Directions
For this exercise, please find the lines in the entries that include the word "инструмента" and copy them.

Material for this task
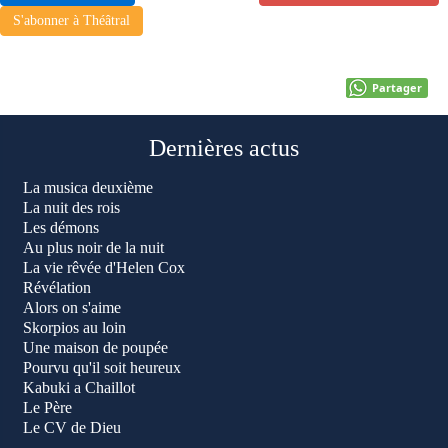
S'abonner à Théâtral
Partager
Dernières actus
La musica deuxième
La nuit des rois
Les démons
Au plus noir de la nuit
La vie rêvée d'Helen Cox
Révélation
Alors on s'aime
Skorpios au loin
Une maison de poupée
Pourvu qu'il soit heureux
Kabuki a Chaillot
Le Père
Le CV de Dieu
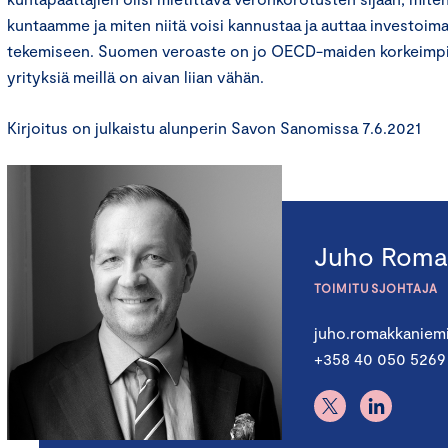
kuntaamme ja miten niitä voisi kannustaa ja auttaa investoim
tekemiseen. Suomen veroaste on jo OECD-maiden korkeimpia. 
yrityksiä meillä on aivan liian vähän.
Kirjoitus on julkaistu alunperin Savon Sanomissa 7.6.2021
Juho Roma
TOIMITUSJOHTAJA
juho.romakkaniem
+358 40 050 5269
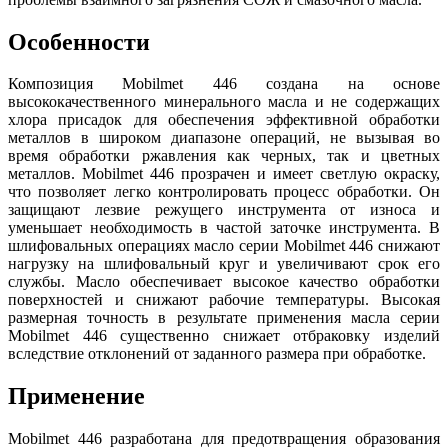
Особенности
Композиция Mobilmet 446 создана на основе
высококачественного минерального масла и не содержащих
хлора присадок для обеспечения эффективной обработки
металлов в широком диапазоне операций, не вызывая во
время обработки ржавления как черных, так и цветных
металлов. Mobilmet 446 прозрачен и имеет светлую окраску,
что позволяет легко контролировать процесс обработки. Он
защищают лезвие режущего инструмента от износа и
уменьшает необходимость в частой заточке инструмента. В
шлифовальных операциях масло серии Mobilmet 446 снижают
нагрузку на шлифовальный круг и увеличивают срок его
службы. Масло обеспечивает высокое качество обработки
поверхностей и снижают рабочие температуры. Высокая
размерная точность в результате применения масла серии
Mobilmet 446 существенно снижает отбраковку изделий
вследствие отклонений от заданного размера при обработке.
Применение
Mobilmet 446 разработана для предотвращения образования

Expected answer
защищают лезвие режущего инструмента от износа и
уменьшает необходимость в частой заточке инструмента. В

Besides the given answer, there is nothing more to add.